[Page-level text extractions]

────────────────────

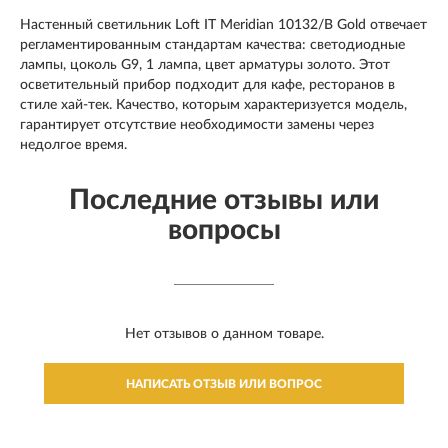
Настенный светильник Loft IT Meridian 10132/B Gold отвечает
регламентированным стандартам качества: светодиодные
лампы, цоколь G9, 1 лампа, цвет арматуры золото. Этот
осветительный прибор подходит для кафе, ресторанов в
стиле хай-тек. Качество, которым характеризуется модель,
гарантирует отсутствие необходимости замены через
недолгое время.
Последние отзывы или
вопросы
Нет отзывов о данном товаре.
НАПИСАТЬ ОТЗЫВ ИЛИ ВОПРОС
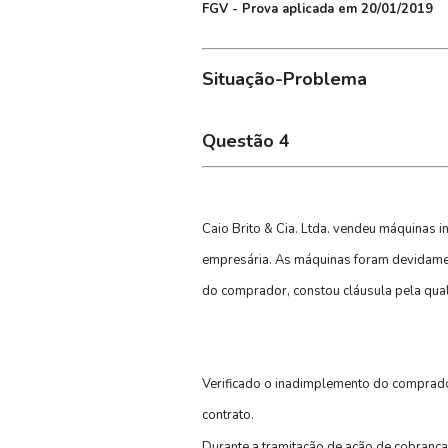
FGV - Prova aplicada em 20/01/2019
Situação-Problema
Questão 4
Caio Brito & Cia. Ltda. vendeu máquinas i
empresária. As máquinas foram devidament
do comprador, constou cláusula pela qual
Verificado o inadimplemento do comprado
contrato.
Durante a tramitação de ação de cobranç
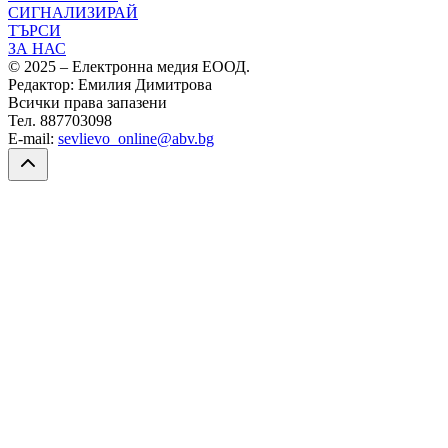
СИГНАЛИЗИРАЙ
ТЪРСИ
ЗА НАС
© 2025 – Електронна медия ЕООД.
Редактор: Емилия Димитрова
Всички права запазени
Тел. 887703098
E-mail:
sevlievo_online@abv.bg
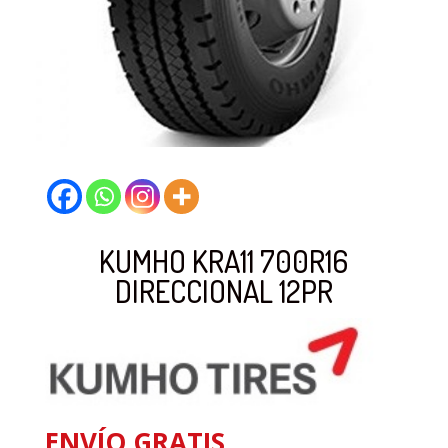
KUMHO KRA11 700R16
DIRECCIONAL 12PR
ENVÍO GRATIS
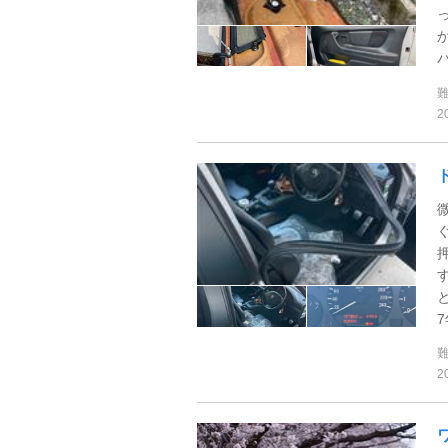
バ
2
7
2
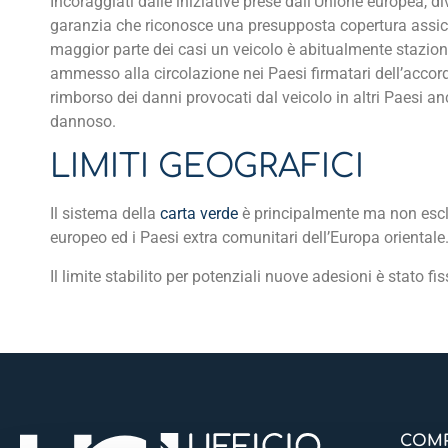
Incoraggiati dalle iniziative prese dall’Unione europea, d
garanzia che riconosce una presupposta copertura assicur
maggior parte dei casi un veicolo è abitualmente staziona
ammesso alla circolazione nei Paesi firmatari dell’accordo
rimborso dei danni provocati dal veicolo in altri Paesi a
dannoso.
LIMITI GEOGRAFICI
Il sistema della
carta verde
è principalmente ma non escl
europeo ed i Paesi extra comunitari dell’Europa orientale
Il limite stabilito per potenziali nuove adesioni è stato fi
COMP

────────────────────

**YOUR OBJECTIVE:** Go through the data above and copy each line in which "máquinas" appears.

**WRITTEN SOLUTION:**
Caio Brito & Cia. Ltda. vendeu máquinas i
empresária. As máquinas foram devidament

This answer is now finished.